The focus for September is Courage.
Bravery – Aakwa’ode’ewin:
Commonly referred to as “Bravery” or “Courage.”
Bravery is represented by the bear. The mother bear has the courage and strength to face her fears and challenges while protecting her young. The bear also shows us how to live a balanced life with rest, survival and play.
To face life with courage is to know bravery.
Find your inner strength to face the difficulties of life and the courage to be yourself. Defend what you believe in and what is right for your community, family and self. Make positive choices and have conviction in your decisions. Face your fears to allow yourself to live your life.

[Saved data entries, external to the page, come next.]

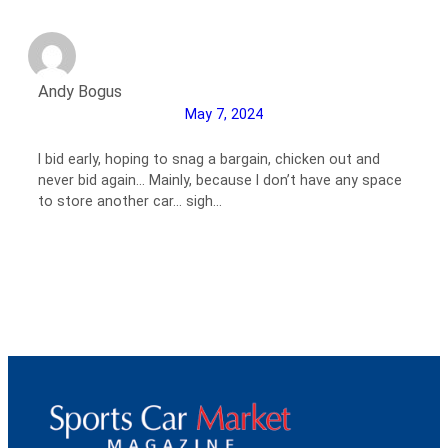
Andy Bogus
May 7, 2024
I bid early, hoping to snag a bargain, chicken out and
never bid again… Mainly, because I don’t have any space
to store another car… sigh…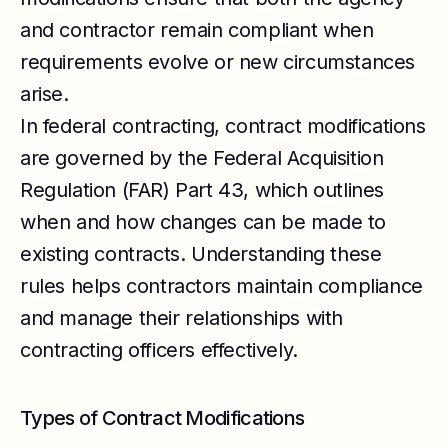
and contractor remain compliant when
requirements evolve or new circumstances
arise.
In federal contracting, contract modifications
are governed by the Federal Acquisition
Regulation (FAR) Part 43, which outlines
when and how changes can be made to
existing contracts. Understanding these
rules helps contractors maintain compliance
and manage their relationships with
contracting officers effectively.
Types of Contract Modifications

To do what is right even when the consequences are unpleasant.
Our goal is that teachers will learn together with their students about these teachings and bring them into their regular classroom activities.
In September, with the focus on Courage, students could:
- draw a picture of themselves being brave
- write about a time they needed courage or a time they were courageous
- present something in front of the class (ex, show-and-tell)
- read aloud in class (ex, What does it mean to be brave?/C’est quoi, le courage?; I am courage/Je suis courageux, or other books about facing fears with courage, as shared on this list)
- have students decorate a Bear and write above or below the Bear what represents Courage for them. On the next page, see the Bear art by Michelle Stoney, a Gitxsan artist who has graciously given permission for anyone to print off and colour this design – she just asks that it not be used for sale or profit.
- brainstorm a list of situations where it helps to have courage
- Learn and share about someone who was courageous, such as Terry Fox and/or Phyllis Webstad
- September 30 is the National Day for Truth and Reconciliation. Consider sharing a book like “With our orange hearts” (“Avec nos coeurs orange”) and have students share about who/what they love.